The first of the activities, AAC Incubator, involves creating teams of Penn State students to conduct research with people with disabilities in order to identify unmet technology needs.
“We are working with Godfrey Nazareth, a person with ALS who uses AAC, and Susan Fager, a researcher from Madonna Rehabilitation Hospital, to interview persons with ALS about their perspectives on AAC technology, and ways in which the technology could be improved. Our goal is to identify innovative design features which will then be given to the Learning Factory teams,” McNaughton said.
The Learning Factory projects, done in collaboration with the Penn State College of Engineering’s Learning Factory program, involves developing and testing prototype AAC technologies, he said.
“Using the ideas generated from the AAC Incubator projects, we will work with undergraduate students in the College of Engineering who will use the technology development activities as their senior design/capstone engineering experience,” he said.
Another activity is referred to as AAC webcasts and massive open online course.
“Over the next five years, we will develop 12 webcasts on the use of AAC,” McNaughton said. “These will include first-person descriptions of the use of AAC by persons with complex communication needs, as well as descriptions of research and development, guidelines for practice, etc.
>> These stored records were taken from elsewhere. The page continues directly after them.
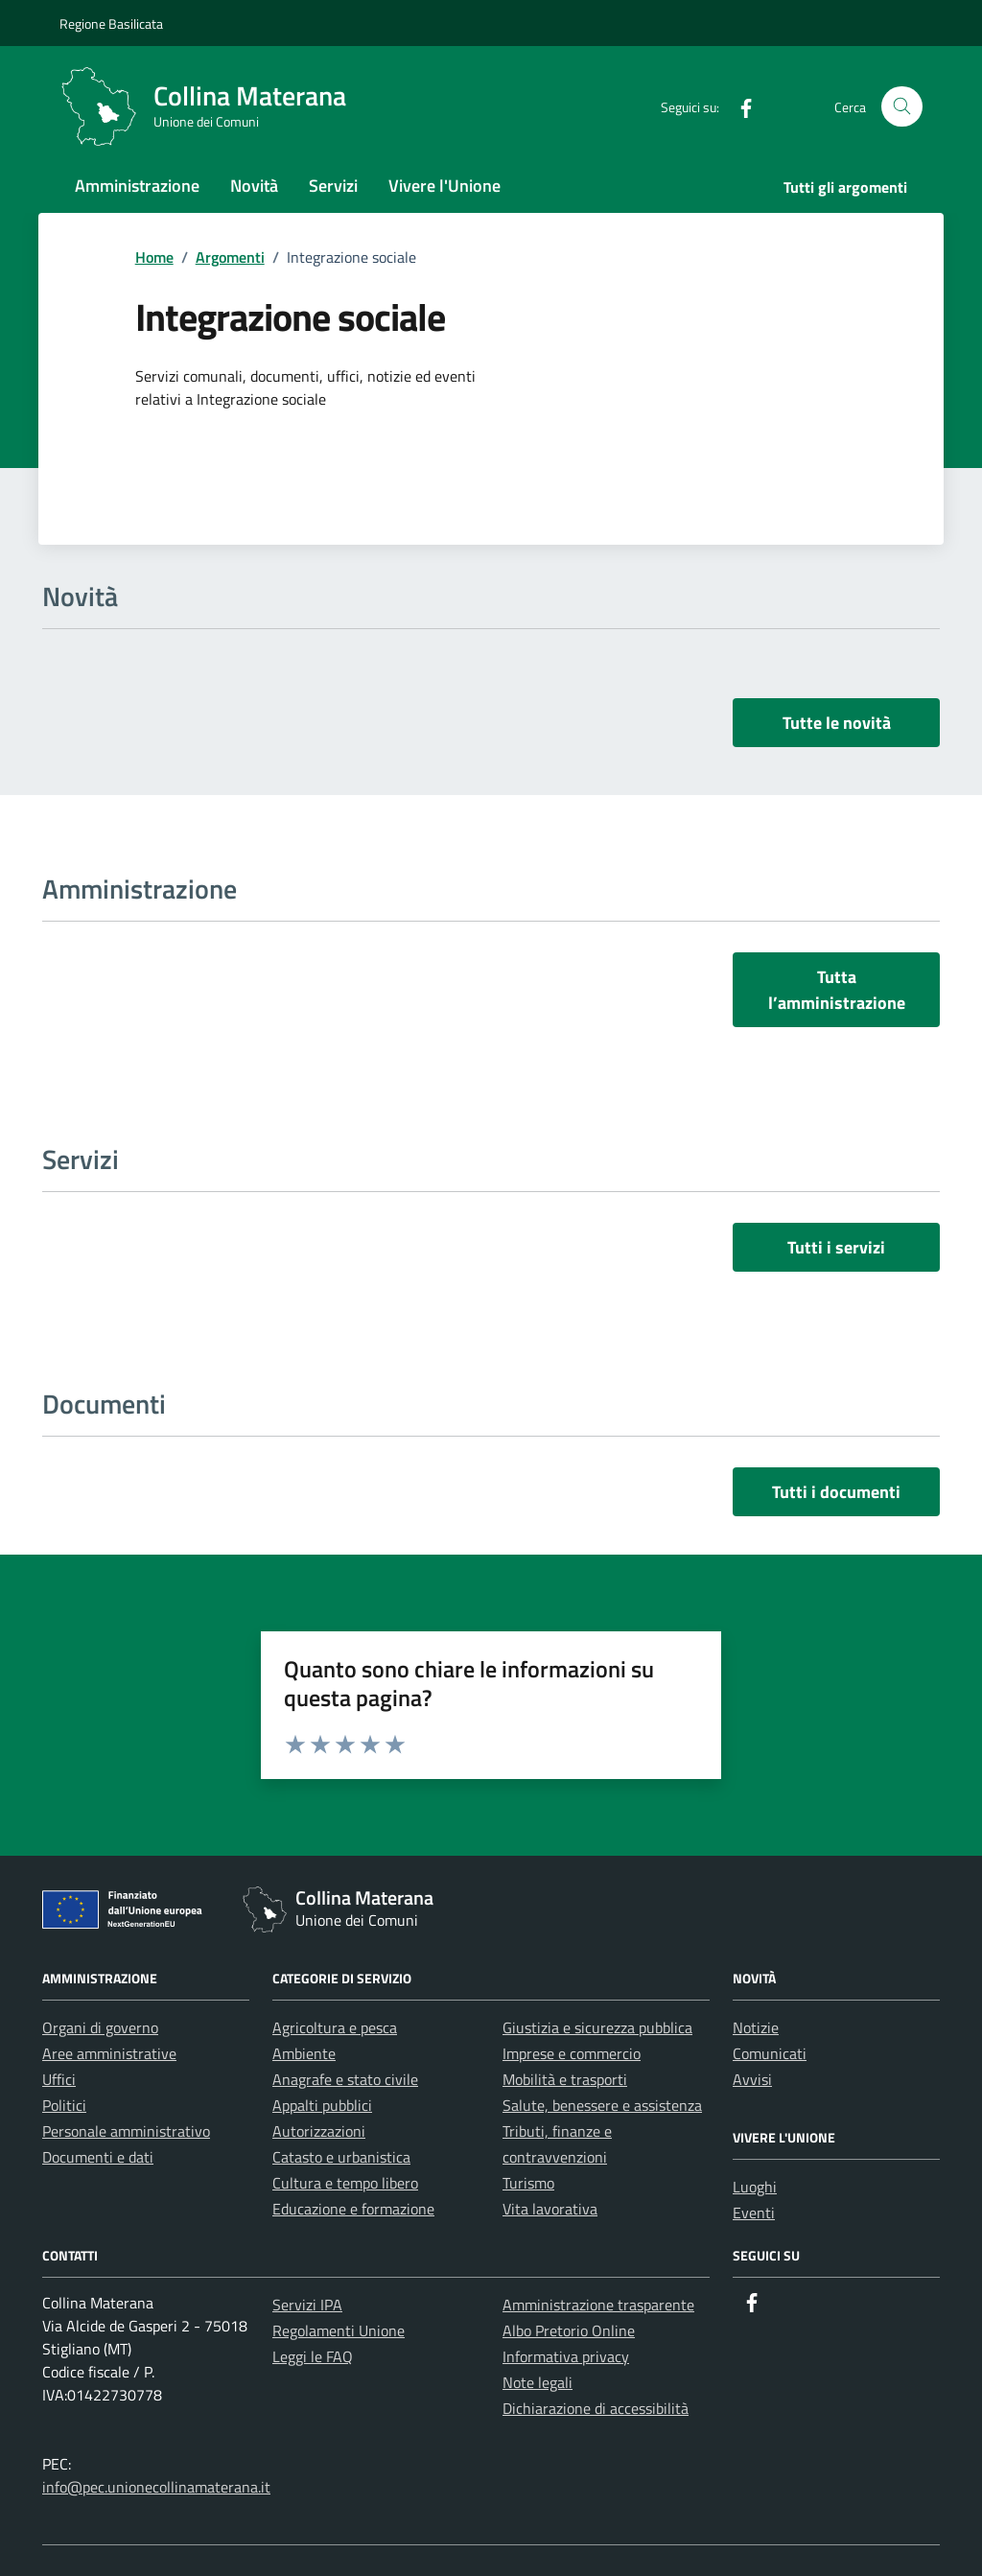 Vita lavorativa (550, 2208)
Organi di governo (100, 2027)
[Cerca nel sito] (902, 107)
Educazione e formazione (353, 2208)
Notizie (756, 2027)
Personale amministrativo (126, 2131)
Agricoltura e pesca (334, 2027)
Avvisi (752, 2079)
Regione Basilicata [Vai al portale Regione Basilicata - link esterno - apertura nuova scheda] (111, 23)
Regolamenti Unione (338, 2330)
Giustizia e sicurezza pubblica (597, 2027)
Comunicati (770, 2053)
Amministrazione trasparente (598, 2304)
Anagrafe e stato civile (345, 2079)
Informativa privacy (566, 2356)
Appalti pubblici (322, 2105)
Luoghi (755, 2186)
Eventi (754, 2212)
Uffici (59, 2079)
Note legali (538, 2382)
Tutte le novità (837, 723)
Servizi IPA (307, 2304)
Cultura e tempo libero (345, 2182)
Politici (64, 2105)
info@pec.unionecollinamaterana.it (156, 2486)
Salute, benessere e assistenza (602, 2105)
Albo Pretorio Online (569, 2330)
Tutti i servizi (836, 1247)
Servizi (333, 186)
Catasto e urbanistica (341, 2156)
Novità (254, 186)
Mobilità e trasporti (565, 2079)
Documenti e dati (97, 2156)
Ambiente (304, 2053)
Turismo (528, 2182)
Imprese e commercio (572, 2053)
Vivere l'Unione (444, 186)
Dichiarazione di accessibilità (596, 2408)
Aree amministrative (109, 2053)
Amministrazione (137, 186)
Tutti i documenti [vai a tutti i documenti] (836, 1492)
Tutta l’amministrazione (836, 990)
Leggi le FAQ (312, 2356)
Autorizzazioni (318, 2131) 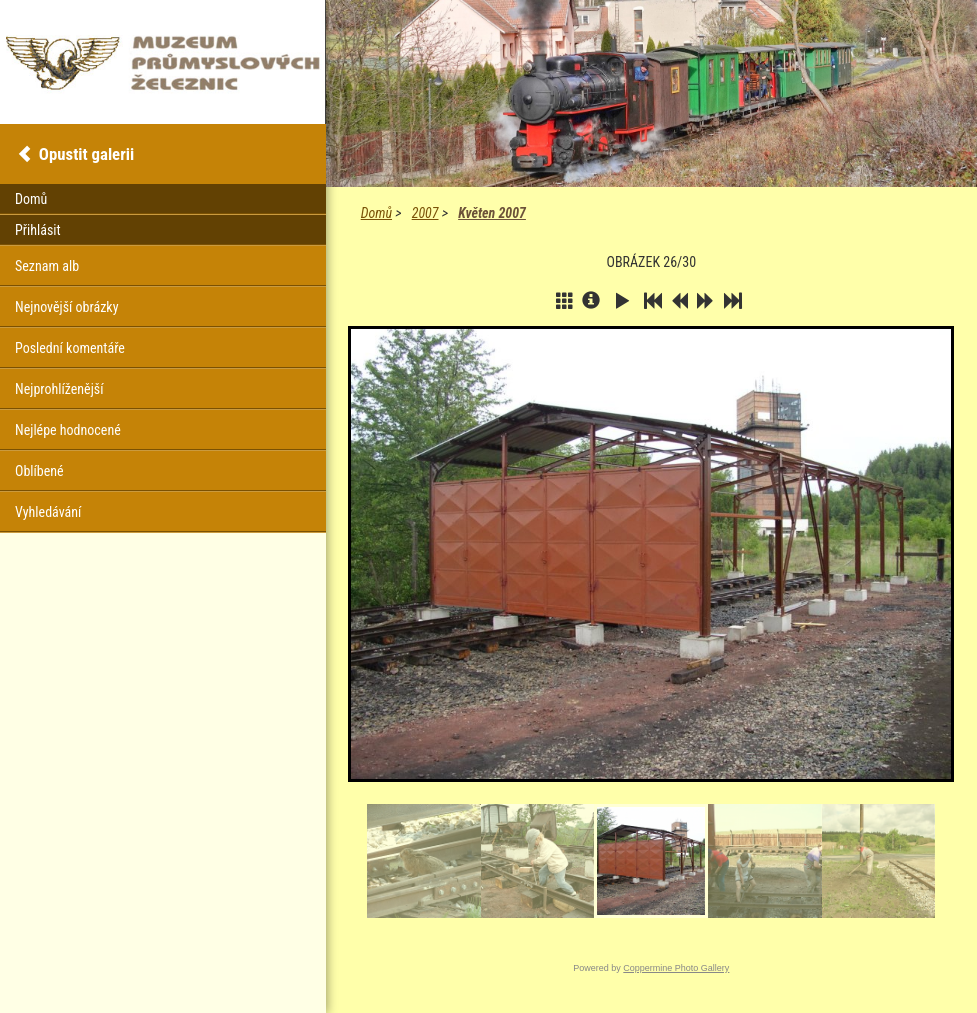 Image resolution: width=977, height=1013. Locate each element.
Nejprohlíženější (59, 389)
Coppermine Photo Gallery (676, 968)
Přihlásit (38, 230)
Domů (376, 213)
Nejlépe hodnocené (68, 430)
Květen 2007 (492, 213)
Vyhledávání (48, 512)
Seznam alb (47, 266)
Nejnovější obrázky (67, 307)
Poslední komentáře (70, 348)
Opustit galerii (86, 154)
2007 (425, 213)
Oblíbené (39, 471) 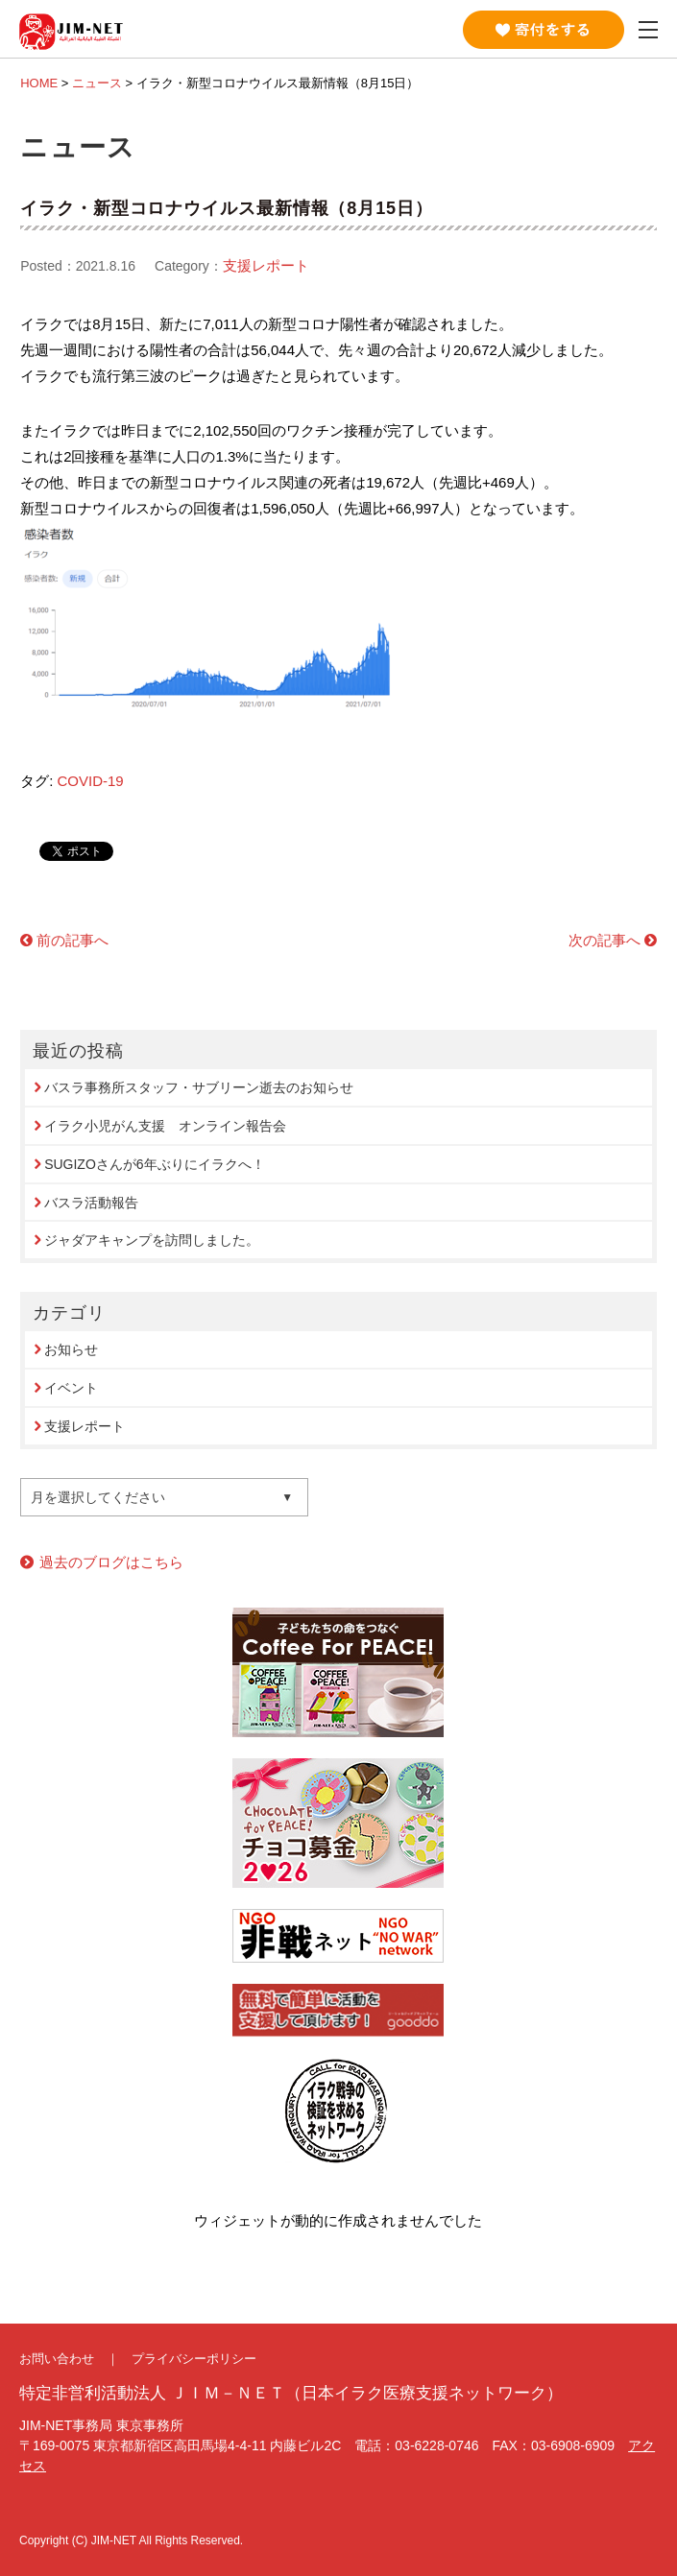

In year four, we will present a MOOC on AAC that will incorporate these materials as well as other activities.”
Another project, he said, is a State of the Science conference, which will bring together leading researchers in the field of AAC as well as people who use AAC, AAC clinicians and AAC manufacturers, in order to summarize the state of the science in the AAC field and to identify an agenda for future research and development.
“Our goal is to make it easier for everyone — persons who use AAC, family members, speech language pathologists and educators — to find out about AAC and to learn how to support its effective use,” McNaughton said. “One major barrier to AAC right now is the lack of knowledge of the benefits that it can provide and the limited information available on how to support its effective use. We now have an outstanding team and a comprehensive plan for increasing awareness and knowledge of AAC.”